Download boston.csv using gdown. Refer to here for the description of the data.

!gdown --folder https://drive.google.com/drive/folders/12L9XNwhIH2wQBa4-IdQrhsrtgRFbeIMZ 2> /dev/null

Processing file 1IZf0tFGW3Zv3Ax5gxKgnklHe1DUI7CAI boston.csv
Building directory structure completed

import pandas as pd
import numpy as np

raw_data = pd.read_csv('Boston/boston.csv', header=None)
data_rows = np.reshape(raw_data.to_numpy(), (506,14))
data = data_rows[:,:13]
target = data_rows[:,13]

print(data.shape)
print(target.shape)

(506, 13)
(506,)

3. Loading the Ames Housing data set¶

The Ames Housing data set is used in Lab Project V (page 216).

Download the data set from Kaggle or here using gdown.
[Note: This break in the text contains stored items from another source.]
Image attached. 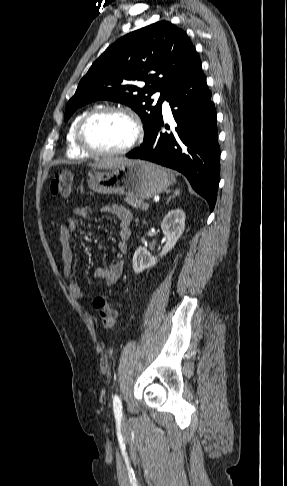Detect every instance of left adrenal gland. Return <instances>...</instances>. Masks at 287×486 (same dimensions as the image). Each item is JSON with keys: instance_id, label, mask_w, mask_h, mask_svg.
Masks as SVG:
<instances>
[{"instance_id": "a2214340", "label": "left adrenal gland", "mask_w": 287, "mask_h": 486, "mask_svg": "<svg viewBox=\"0 0 287 486\" xmlns=\"http://www.w3.org/2000/svg\"><path fill=\"white\" fill-rule=\"evenodd\" d=\"M175 195H177V191H175V193L172 197H169V199L167 200V203L171 200V198L175 197Z\"/></svg>"}]
</instances>
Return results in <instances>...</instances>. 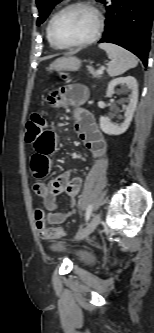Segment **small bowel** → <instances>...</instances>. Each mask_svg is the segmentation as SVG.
Masks as SVG:
<instances>
[{"label":"small bowel","instance_id":"c3829d8e","mask_svg":"<svg viewBox=\"0 0 154 333\" xmlns=\"http://www.w3.org/2000/svg\"><path fill=\"white\" fill-rule=\"evenodd\" d=\"M88 98V89L82 84H68L53 94L51 100L64 105L75 107V130L95 158L102 157L107 151V142L97 126L91 112L80 108ZM34 154L31 157V171L35 178L46 177L52 168L51 155L57 149V135L53 130L43 129L33 143ZM82 187V180L77 177L61 175L48 184L35 182L34 193L43 200L46 211L45 221L49 225H60L75 212L77 197ZM65 193L70 199V208L59 212L56 197Z\"/></svg>","mask_w":154,"mask_h":333}]
</instances>
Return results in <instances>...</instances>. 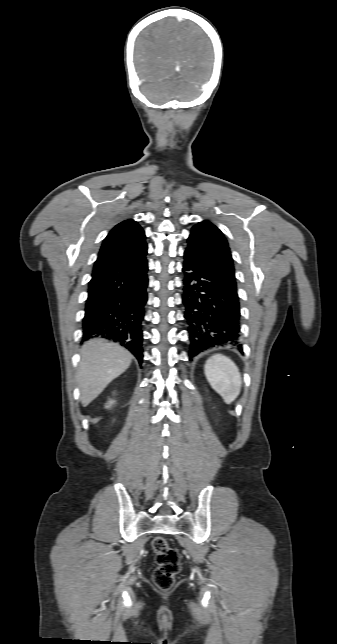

The data description is here.

!gdown --folder https://drive.google.com/drive/folders/1w2hM-TIzvFFYHp_5JCVEGTA3DWNNskx9 2> /dev/null

Processing file 1sSEHUamh5JJGxMvk17GkrgHBpzUf7Q-n data_description.txt
Processing file 1d_hN2NxCaIn3IlxPXximPUajdnkpyGff sample_submission.csv
Processing file 1GX9ZPzZ9sH8QvrqESnLrsB78O1vUwcDW test.csv
Processing file 1ATUfJGfaFjdZkWC2j46y_00iDQn_NLE8 train.csv
Building directory structure completed

import pandas as pd

train_dataframe = pd.read_csv("AmesHouse/train.csv")
test_dataframe = pd.read_csv("AmesHouse/test.csv")

print(train_dataframe.shape)
print(test_dataframe.shape)

# WARNING: both train_dataframe and test_dataframe contain symbolic features (refer to the data description)
#          they need be pre-processed to numbers prior to model training and testing

(1460, 81)
(1459, 80)

4. Loading the MLF Gaussian data set¶

The MLF Gaussian data set is used in Lab Project VI (page 287).

Download the data set from here using gdown:

!gdown --folder https://drive.google.com/drive/folders/1agkY7npAHzav-e1yYIVBJNgfux5AsmlX 2> /dev/null

Processing file 115nnh9K_ry8iyHg6VwtcEXQM-tYgog8f test-gaussian.csv
Processing file 1kaSuLbSmpYx3gLMqYe8S_EWU86nmq_CV train-gaussian.csv
Building directory structure completed

import pandas as pd

train_dataframe = pd.read_csv("MLF-Gauss/train-gaussian.csv")
test_dataframe = pd.read_csv("MLF-Gauss/test-gaussian.csv")
train_data = train_dataframe.to_numpy()
test_data = test_dataframe.to_numpy()

print(train_data.shape)
print(test_data.shape)

(1891, 4)
(830, 4)

Exercises¶

Problem 0.1:¶

Write a program to compute pair-wise Euclean distances (i.e., $L_2$ norm) between all vectors in a set of data samples: $$\mathcal{D} = \big\{ \mathbf{x}_1, \mathbf{x}_2, \cdots, \mathbf{x}_N \big\}$$ where each $\mathbf{x}_i \in \mathbb{R}^d$. Store all these pair-wise distances in a symmetric marix $\mathbf{E} \in \mathbb{R}^{N \times N}$, where each element $e_{ij}$ indicates the distance between $\mathbf{x}_i$ and $\mathbf{x}_j$.

Implement it using regular loop-based programing style.
Implement it use vectorization.
Generate some random samples, compare the above two implementations in terms of running speed.

Problem 0.2:¶

Refer to Q6.8 (page 130), write some programs to compute the SVM matrix $Q$ for three different kernel types: linear, polynomial and RBF functions.

Implement it using regular loop-based programing style.
Use vectorization to re-write vectorized codes to compute the matrix $Q$ for all three kernel types.
Generate some random samples, compare the above two implementations in terms of running speed.